From the entries below, print exactly the span beginning with the line holding "view outlines criteria for selecting and" and ending with the line holding "viewer's language, by", endpoints included, and skip any pictures.
######
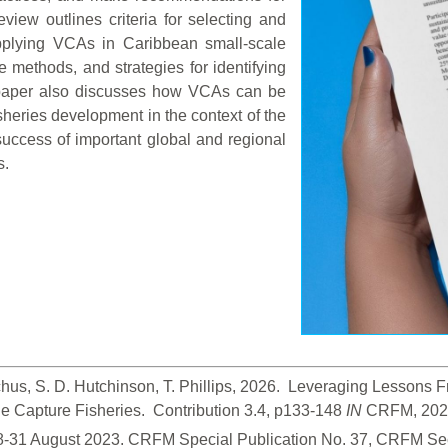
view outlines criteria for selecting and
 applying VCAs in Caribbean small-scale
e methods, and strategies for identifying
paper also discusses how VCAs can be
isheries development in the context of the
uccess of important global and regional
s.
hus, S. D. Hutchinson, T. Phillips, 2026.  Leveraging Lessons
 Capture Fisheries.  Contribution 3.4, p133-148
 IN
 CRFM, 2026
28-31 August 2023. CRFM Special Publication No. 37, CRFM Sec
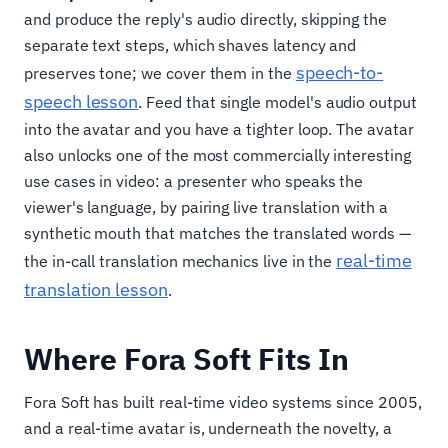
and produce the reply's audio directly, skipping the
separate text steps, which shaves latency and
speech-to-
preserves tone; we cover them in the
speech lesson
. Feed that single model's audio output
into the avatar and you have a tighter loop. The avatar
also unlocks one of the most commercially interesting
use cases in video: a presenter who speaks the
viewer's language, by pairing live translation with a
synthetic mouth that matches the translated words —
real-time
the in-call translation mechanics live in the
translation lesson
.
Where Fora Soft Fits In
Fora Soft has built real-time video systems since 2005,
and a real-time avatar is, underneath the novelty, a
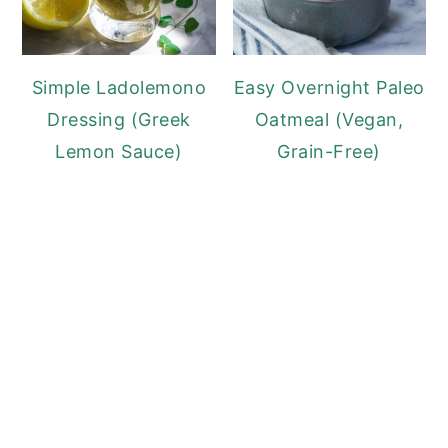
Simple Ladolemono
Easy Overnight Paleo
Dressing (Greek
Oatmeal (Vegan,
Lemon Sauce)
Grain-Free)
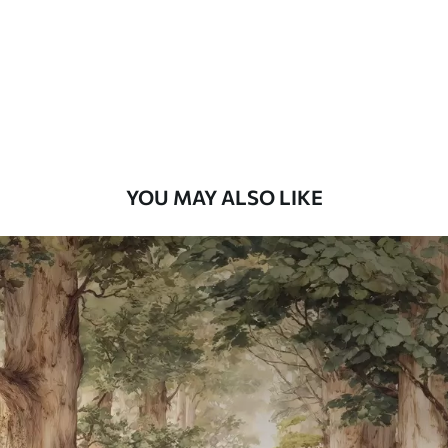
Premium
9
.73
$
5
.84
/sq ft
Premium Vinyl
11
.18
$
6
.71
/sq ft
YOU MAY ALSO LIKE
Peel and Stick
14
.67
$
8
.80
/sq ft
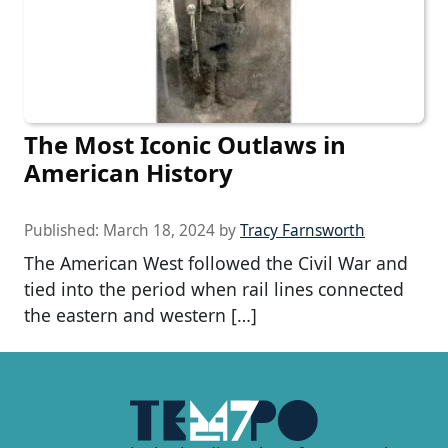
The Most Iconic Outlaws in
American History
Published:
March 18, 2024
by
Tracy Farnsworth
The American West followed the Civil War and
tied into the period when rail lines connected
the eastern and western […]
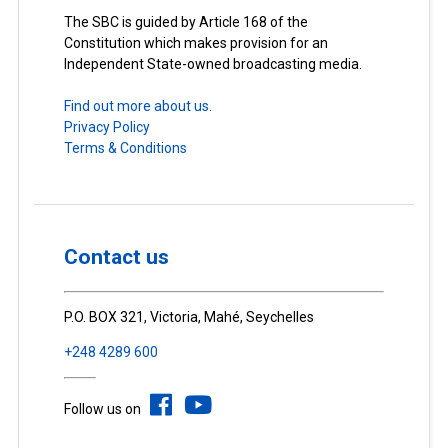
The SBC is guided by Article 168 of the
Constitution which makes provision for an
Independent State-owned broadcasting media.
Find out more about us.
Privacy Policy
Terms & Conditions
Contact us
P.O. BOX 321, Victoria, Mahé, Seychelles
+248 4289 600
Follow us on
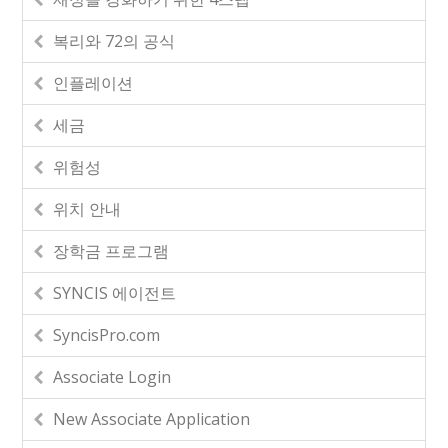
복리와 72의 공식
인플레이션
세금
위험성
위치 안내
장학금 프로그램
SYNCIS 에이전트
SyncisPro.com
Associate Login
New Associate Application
######
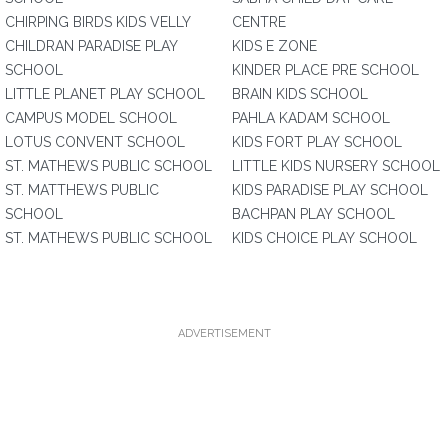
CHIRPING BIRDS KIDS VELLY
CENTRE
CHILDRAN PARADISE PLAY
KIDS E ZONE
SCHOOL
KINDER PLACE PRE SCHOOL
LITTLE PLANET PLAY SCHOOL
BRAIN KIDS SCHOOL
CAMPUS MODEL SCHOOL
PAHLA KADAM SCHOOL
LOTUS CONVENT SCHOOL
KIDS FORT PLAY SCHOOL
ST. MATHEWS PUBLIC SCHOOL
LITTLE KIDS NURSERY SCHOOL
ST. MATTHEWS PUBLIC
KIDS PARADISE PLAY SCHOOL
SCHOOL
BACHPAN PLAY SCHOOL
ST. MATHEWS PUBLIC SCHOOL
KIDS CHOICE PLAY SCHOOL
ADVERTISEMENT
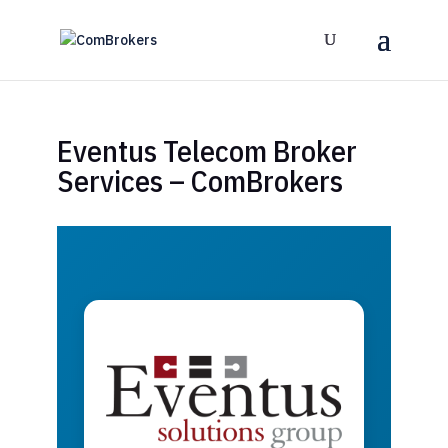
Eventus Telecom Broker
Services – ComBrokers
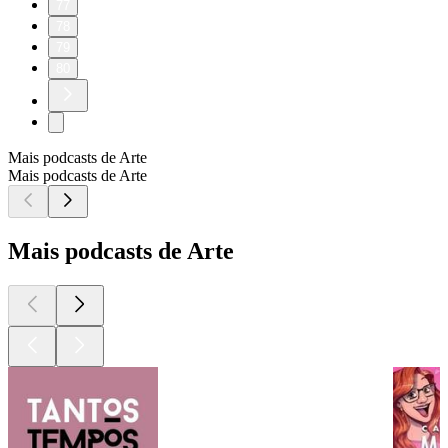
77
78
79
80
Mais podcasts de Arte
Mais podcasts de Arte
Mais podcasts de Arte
######
Task answer:
view outlines criteria for selecting and
 applying VCAs in Caribbean small-scale
e methods, and strategies for identifying
paper also discusses how VCAs can be
isheries development in the context of the
uccess of important global and regional
s.
hus, S. D. Hutchinson, T. Phillips, 2026.  Leveraging Lessons
 Capture Fisheries.  Contribution 3.4, p133-148
 IN
 CRFM, 2026
28-31 August 2023. CRFM Special Publication No. 37, CRFM Sec
and produce the reply's audio directly, skipping the
separate text steps, which shaves latency and
speech-to-
preserves tone; we cover them in the
speech lesson
. Feed that single model's audio output
into the avatar and you have a tighter loop. The avatar
also unlocks one of the most commercially interesting
use cases in video: a presenter who speaks the
viewer's language, by pairing live translation with a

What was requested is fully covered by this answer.